**What is expected:**
Nothing more is wanted than an exact repeat of the data below.

(Saved data entries)
..........

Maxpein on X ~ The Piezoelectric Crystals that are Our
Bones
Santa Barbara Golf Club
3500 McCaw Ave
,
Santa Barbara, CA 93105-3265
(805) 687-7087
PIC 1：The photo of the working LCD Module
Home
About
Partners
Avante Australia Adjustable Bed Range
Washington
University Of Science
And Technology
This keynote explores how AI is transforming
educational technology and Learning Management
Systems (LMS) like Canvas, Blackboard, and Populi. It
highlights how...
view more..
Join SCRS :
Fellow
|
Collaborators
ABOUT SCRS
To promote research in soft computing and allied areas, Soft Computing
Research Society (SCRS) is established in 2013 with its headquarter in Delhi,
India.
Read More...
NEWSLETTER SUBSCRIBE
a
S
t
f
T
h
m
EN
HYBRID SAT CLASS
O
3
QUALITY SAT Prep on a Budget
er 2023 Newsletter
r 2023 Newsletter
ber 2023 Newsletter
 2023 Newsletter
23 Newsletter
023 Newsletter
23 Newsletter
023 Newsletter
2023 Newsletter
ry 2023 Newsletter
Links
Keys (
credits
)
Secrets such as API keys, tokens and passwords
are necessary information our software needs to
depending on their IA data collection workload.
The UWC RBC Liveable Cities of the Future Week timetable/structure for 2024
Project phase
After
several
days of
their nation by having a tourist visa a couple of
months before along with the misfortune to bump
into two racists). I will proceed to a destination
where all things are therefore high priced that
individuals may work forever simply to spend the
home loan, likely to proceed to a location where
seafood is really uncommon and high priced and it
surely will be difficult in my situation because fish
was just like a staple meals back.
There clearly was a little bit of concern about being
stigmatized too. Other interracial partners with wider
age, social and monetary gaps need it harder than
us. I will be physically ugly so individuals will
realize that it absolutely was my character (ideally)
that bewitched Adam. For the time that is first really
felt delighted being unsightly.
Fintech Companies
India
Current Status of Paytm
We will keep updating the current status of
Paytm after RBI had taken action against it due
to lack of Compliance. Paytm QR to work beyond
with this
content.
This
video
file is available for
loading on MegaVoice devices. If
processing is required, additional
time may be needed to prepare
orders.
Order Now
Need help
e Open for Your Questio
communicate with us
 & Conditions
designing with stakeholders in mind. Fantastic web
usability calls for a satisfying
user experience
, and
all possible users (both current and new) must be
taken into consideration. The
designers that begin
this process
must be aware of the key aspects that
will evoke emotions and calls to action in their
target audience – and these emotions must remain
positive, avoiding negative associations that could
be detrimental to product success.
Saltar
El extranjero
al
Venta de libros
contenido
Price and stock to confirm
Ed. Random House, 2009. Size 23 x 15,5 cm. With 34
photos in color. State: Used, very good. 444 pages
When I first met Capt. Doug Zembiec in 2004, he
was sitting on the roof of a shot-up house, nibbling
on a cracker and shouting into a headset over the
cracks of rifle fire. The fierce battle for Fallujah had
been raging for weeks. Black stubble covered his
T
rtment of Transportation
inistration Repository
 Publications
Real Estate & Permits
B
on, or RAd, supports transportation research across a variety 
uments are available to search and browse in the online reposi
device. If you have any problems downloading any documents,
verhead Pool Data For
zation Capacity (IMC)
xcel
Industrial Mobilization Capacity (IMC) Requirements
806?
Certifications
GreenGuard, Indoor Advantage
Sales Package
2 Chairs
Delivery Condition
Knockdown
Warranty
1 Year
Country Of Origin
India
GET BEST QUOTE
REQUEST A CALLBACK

..........

**Completed task:**
Maxpein on X ~ The Piezoelectric Crystals that are Our
Bones
Santa Barbara Golf Club
3500 McCaw Ave
,
Santa Barbara, CA 93105-3265
(805) 687-7087
PIC 1：The photo of the working LCD Module
Home
About
Partners
Avante Australia Adjustable Bed Range
Washington
University Of Science
And Technology
This keynote explores how AI is transforming
educational technology and Learning Management
Systems (LMS) like Canvas, Blackboard, and Populi. It
highlights how...
view more..
Join SCRS :
Fellow
|
Collaborators
ABOUT SCRS
To promote research in soft computing and allied areas, Soft Computing
Research Society (SCRS) is established in 2013 with its headquarter in Delhi,
India.
Read More...
NEWSLETTER SUBSCRIBE
a
S
t
f
T
h
m
EN
HYBRID SAT CLASS
O
3
QUALITY SAT Prep on a Budget
er 2023 Newsletter
r 2023 Newsletter
ber 2023 Newsletter
 2023 Newsletter
23 Newsletter
023 Newsletter
23 Newsletter
023 Newsletter
2023 Newsletter
ry 2023 Newsletter
Links
Keys (
credits
)
Secrets such as API keys, tokens and passwords
are necessary information our software needs to
depending on their IA data collection workload.
The UWC RBC Liveable Cities of the Future Week timetable/structure for 2024
Project phase
After
several
days of
their nation by having a tourist visa a couple of
months before along with the misfortune to bump
into two racists). I will proceed to a destination
where all things are therefore high priced that
individuals may work forever simply to spend the
home loan, likely to proceed to a location where
seafood is really uncommon and high priced and it
surely will be difficult in my situation because fish
was just like a staple meals back.
There clearly was a little bit of concern about being
stigmatized too. Other interracial partners with wider
age, social and monetary gaps need it harder than
us. I will be physically ugly so individuals will
realize that it absolutely was my character (ideally)
that bewitched Adam. For the time that is first really
felt delighted being unsightly.
Fintech Companies
India
Current Status of Paytm
We will keep updating the current status of
Paytm after RBI had taken action against it due
to lack of Compliance. Paytm QR to work beyond
with this
content.
This
video
file is available for
loading on MegaVoice devices. If
processing is required, additional
time may be needed to prepare
orders.
Order Now
Need help
e Open for Your Questio
communicate with us
 & Conditions
designing with stakeholders in mind. Fantastic web
usability calls for a satisfying
user experience
, and
all possible users (both current and new) must be
taken into consideration. The
designers that begin
this process
must be aware of the key aspects that
will evoke emotions and calls to action in their
target audience – and these emotions must remain
positive, avoiding negative associations that could
be detrimental to product success.
Saltar
El extranjero
al
Venta de libros
contenido
Price and stock to confirm
Ed. Random House, 2009. Size 23 x 15,5 cm. With 34
photos in color. State: Used, very good. 444 pages
When I first met Capt. Doug Zembiec in 2004, he
was sitting on the roof of a shot-up house, nibbling
on a cracker and shouting into a headset over the
cracks of rifle fire. The fierce battle for Fallujah had
been raging for weeks. Black stubble covered his
T
rtment of Transportation
inistration Repository
 Publications
Real Estate & Permits
B
on, or RAd, supports transportation research across a variety 
uments are available to search and browse in the online reposi
device. If you have any problems downloading any documents,
verhead Pool Data For
zation Capacity (IMC)
xcel
Industrial Mobilization Capacity (IMC) Requirements
806?
Certifications
GreenGuard, Indoor Advantage
Sales Package
2 Chairs
Delivery Condition
Knockdown
Warranty
1 Year
Country Of Origin
India
GET BEST QUOTE
REQUEST A CALLBACK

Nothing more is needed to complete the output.